*** MATERIAL PROVIDED Section Begins ***
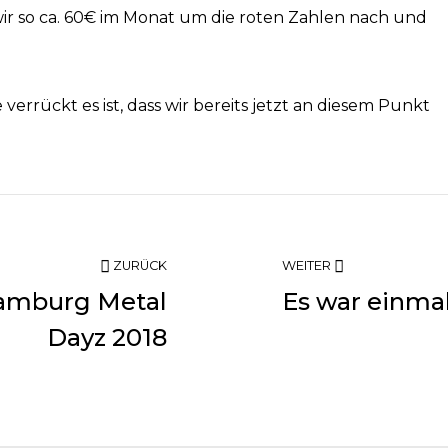
ir so ca. 60€ im Monat um die roten Zahlen nach und
verrückt es ist, dass wir bereits jetzt an diesem Punkt
ZURÜCK
WEITER
Hamburg Metal
Es war einma
Dayz 2018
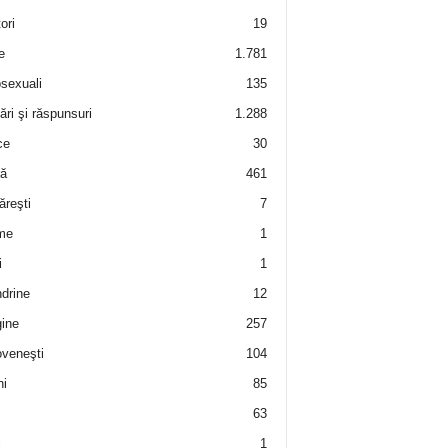
ori
19
e
1.781
sexuali
135
ări şi răspunsuri
1.288
ce
30
ră
461
ăreşti
7
me
1
i
1
drine
12
ine
257
veneşti
104
i
85
63
i
1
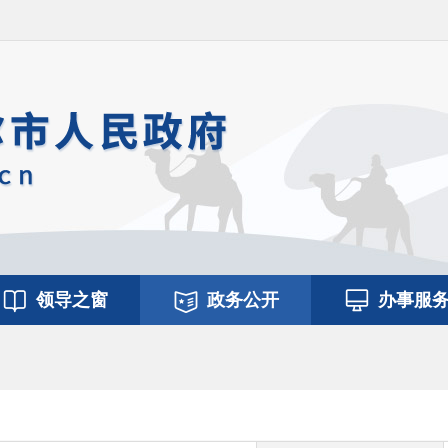
领导之窗
政务公开
办事服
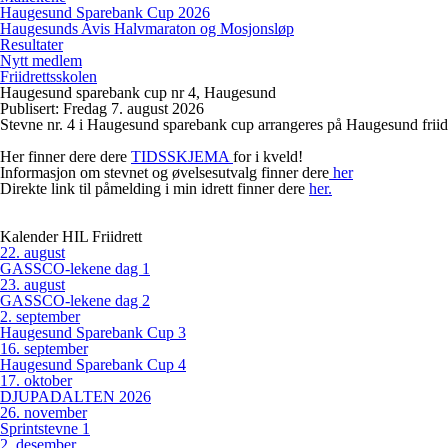
Haugesund Sparebank Cup 2026
Haugesunds Avis Halvmaraton og Mosjonsløp
Resultater
Nytt medlem
Friidrettsskolen
Haugesund sparebank cup nr 4, Haugesund
Publisert: Fredag 7. august 2026
Stevne nr. 4 i Haugesund sparebank cup arrangeres på Haugesund friidr
Her finner dere dere
TIDSSKJEMA
for i kveld!
Informasjon om stevnet og øvelsesutvalg finner dere
her
Direkte link til påmelding i min idrett finner dere
her.
Kalender HIL Friidrett
22
.
august
GASSCO-lekene dag 1
23
.
august
GASSCO-lekene dag 2
2
.
september
Haugesund Sparebank Cup 3
16
.
september
Haugesund Sparebank Cup 4
17
.
oktober
DJUPADALTEN 2026
26
.
november
Sprintstevne 1
2
.
desember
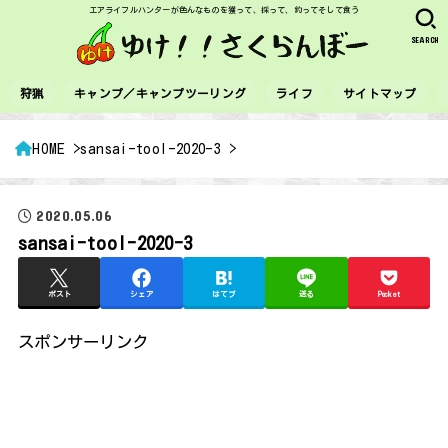
エアライフルハンターが色んなものを獲って、採って、釣ってそして食う
SEARCH
狩猟
キャンプ／キャンプツーリング
ライフ
サイトマップ
HOME
sansai-tool-2020-3
2020.05.06
sansai-tool-2020-3
ポスト
シェア
はてブ
送る
Pocket
スポンサーリンク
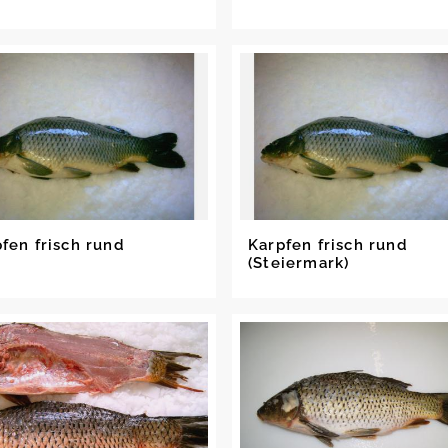
fen frisch rund
Karpfen frisch rund
(Steiermark)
*** MATERIAL PROVIDED Section Ends ***
▸ **REQUIRED ACTION**:
Scan the lines above for the word "lekene" and copy every one where it occurs.

▸ **FINISHED TASK**:
GASSCO-lekene dag 1
GASSCO-lekene dag 2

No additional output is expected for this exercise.